From owner-freebsd-hackers  Mon May 22 05:01:25 1995
Return-Path: hackers-owner
Received: (from majordom@localhost)
          by freefall.cdrom.com (8.6.10/8.6.6) id FAA22821
          for hackers-outgoing; Mon, 22 May 1995 05:01:25 -0700
Received: from hda.com (hda.com [199.232.40.182])
          by freefall.cdrom.com (8.6.10/8.6.6) with ESMTP id FAA22814
          for <hackers@FreeBSD.org>; Mon, 22 May 1995 05:01:22 -0700
Received: (dufault@localhost) by hda.com (8.6.9/8.3) id IAA20247; Mon, 22 May 1995 08:01:43 -0400
From: Peter Dufault <dufault@hda.com>
Message-Id: <199505221201.IAA20247@hda.com>
Subject: Re: kern/430: bug in tape drivers (fwd)
To: bugs@ns1.win.net (Mark Hittinger)
Date: Mon, 22 May 1995 08:01:43 -0400 (EDT)
Cc: hackers@FreeBSD.org
In-Reply-To: <199505220441.AAA03138@ns1.win.net> from "Mark Hittinger" at May 22, 95 00:41:17 am
X-Mailer: ELM [version 2.4 PL24]
Content-Type: text
Content-Length: 2789      
Sender: hackers-owner@FreeBSD.org
Precedence: bulk

Mark Hittinger writes:
> 
> > >You get more than one "bt0: Try to abort" messages?   That
> 
> Yes, and they are repeated attempts to abort the rewind command I
> believe.

I don't think so; see the code fragment below.  As far as I can
see you should get only one "Try to abort" message per aborted
SCSI transaction.

> > 
> > More than one "bt0 Try to abort" means  try to abort a previous abort
> > command. So I guess SCSI bus itself stuck up entirely. Check keep light
> > on borad LED or not.
> 
> All disk i/o waits until the rewind finishes.  Disk activity light is lit
> during entire rewind.  Once rewind finishes then everything continues
> with no trouble.

Check the code:

>    if (ccb->flags == CCB_ABORTED) {
>        /*
>         * abort timed out
>         */
>        printf("bt%d: Abort Operation has timed out\n", unit);
>        ccb->xfer->retries = 0;     /* I MEAN IT ! */
>        ccb->host_stat = BT_ABORTED;
>        bt_done(unit, ccb);
>    } else {
>        /* abort the operation that has timed out */
>        printf("bt%d: Try to abort\n", unit);
>        bt_send_mbo(unit, ~SCSI_NOMASK,
>            BT_MBO_ABORT, ccb);
>        /* 2 secs for the abort */
>        ccb->flags = CCB_ABORTED;
>        timeout(bt_timeout, (caddr_t)ccb, 2 * hz);
>    }   

It sets the CCB_ABORTED flag the first time, so you should only
get one "Try to abort" message per aborted transaction. More than
one message means more than one aborted transaction.  We
ought to print out the ccb with %p.

> 
> > 
> > >I'm not sure what your work around does:  you end up stretching out
> > >the "Try to abort" time until the drive finishes and "unlocks"
> > >the host adapter.  So you've tried to abort a few transfers.  Did they
> > >abort?  I don't know.  Do you wind up getting a disk retry per
> > >abort message after this?
> 
> The workaround (a gross and sleazy kludge I admit :-) ) lets me do backups
> without bitspraying my disks!

Are you sure?
Which other transfers were aborted?  Were they
retried?  Are you sure you don't have
subtle corruption problems, and you just aren't getting gross disk
corruption and a system panic?

> When I have time I want to open the hood on the timeout period calculations,
> it seems like timeouts happen faster than they ought to given the comments
> in the source.  Maybe there are some pentium-90 incompatible assumptions.
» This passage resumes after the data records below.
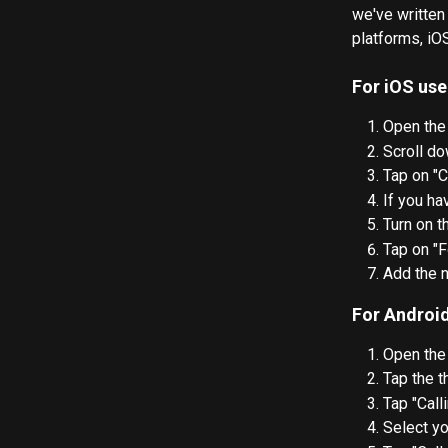
we've written
platforms, iO
For iOS use
Open the
Scroll do
Tap on "C
If you ha
Turn on t
Tap on "F
Add the n
For Android
Open the
Tap the t
Tap "Call
Select yo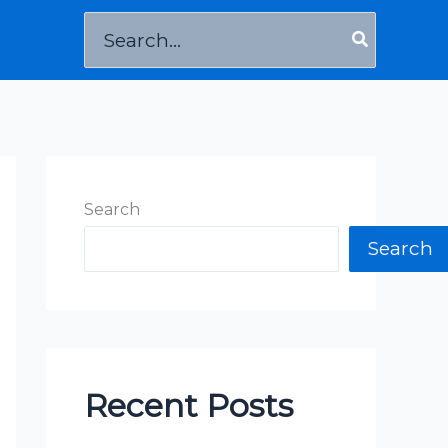
Search
for:
Search
Search
Recent Posts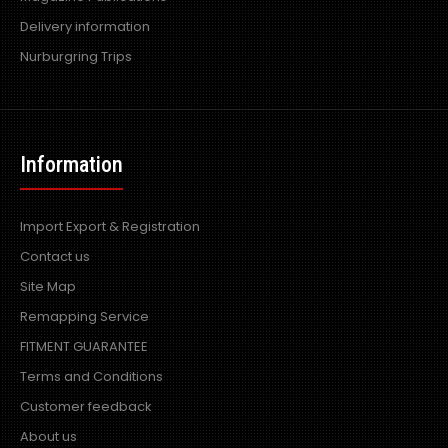
Delivery information
Nurburgring Trips
Information
Import Export & Registration
Contact us
Site Map
Remapping Service
FITMENT GUARANTEE
Terms and Conditions
Customer feedback
About us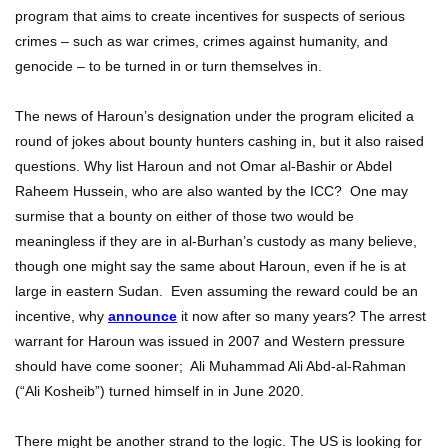
program that aims to create incentives for suspects of serious
crimes – such as war crimes, crimes against humanity, and
genocide – to be turned in or turn themselves in.
The news of Haroun’s designation under the program elicited a
round of jokes about bounty hunters cashing in, but it also raised
questions. Why list Haroun and not Omar al-Bashir or Abdel
Raheem Hussein, who are also wanted by the ICC? One may
surmise that a bounty on either of those two would be
meaningless if they are in al-Burhan’s custody as many believe,
though one might say the same about Haroun, even if he is at
large in eastern Sudan. Even assuming the reward could be an
incentive, why
announce
it now after so many years? The arrest
warrant for Haroun was issued in 2007 and Western pressure
should have come sooner; Ali Muhammad Ali Abd-al-Rahman
(“Ali Kosheib”) turned himself in in June 2020.
There might be another strand to the logic. The US is looking for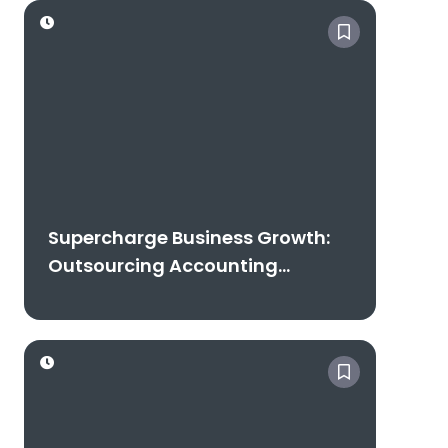
Free Consultation
Supercharge Business Growth:
Outsourcing Accounting
Excellence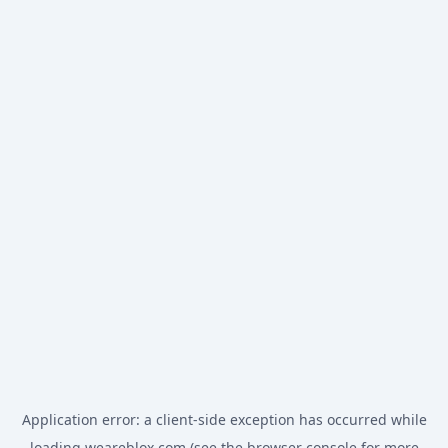
Application error: a
client
-side exception has occurred while
loading
weareblox.com
(see the
browser console
for more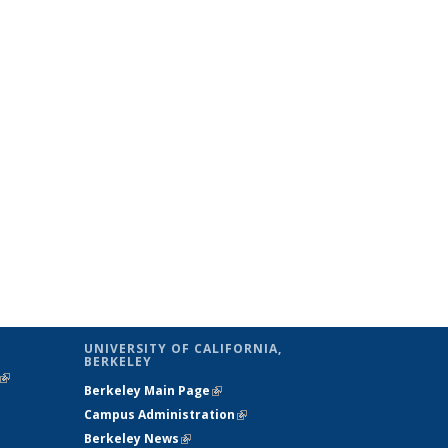
UNIVERSITY OF CALIFORNIA,
BERKELEY
(link is
Berkeley Main Page
(link is external)
external)
Campus Administration
(link is external)
Berkeley News
(link is external)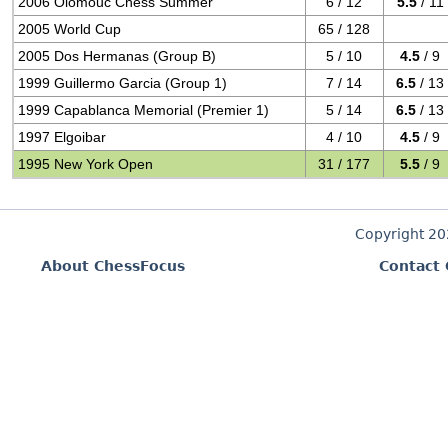
2006 Olomouc Chess Summer
6 / 12
5.5
/ 11
2005 World Cup
65 / 128
2005 Dos Hermanas (Group B)
5 / 10
4.5
/ 9
1999 Guillermo Garcia (Group 1)
7 / 14
6.5
/ 13
1999 Capablanca Memorial (Premier 1)
5 / 14
6.5
/ 13
1997 Elgoibar
4 / 10
4.5
/ 9
1995 New York Open
31 / 177
5.5
/ 9
Copyright 2
About ChessFocus
Contact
I don't think it is timeout calculations.

I think the tape drive isn't disconnecting and the
SCSI bus is locked up.  As long as you ARE getting "disk retry" messages
you are OK, though.  If you aren't I think you may have problems.

Peter

-- 
Peter Dufault               Real Time Machine Control and Simulation
HD Associates, Inc.         Voice: 508 433 6936
dufault@hda.com             Fax:   508 433 5267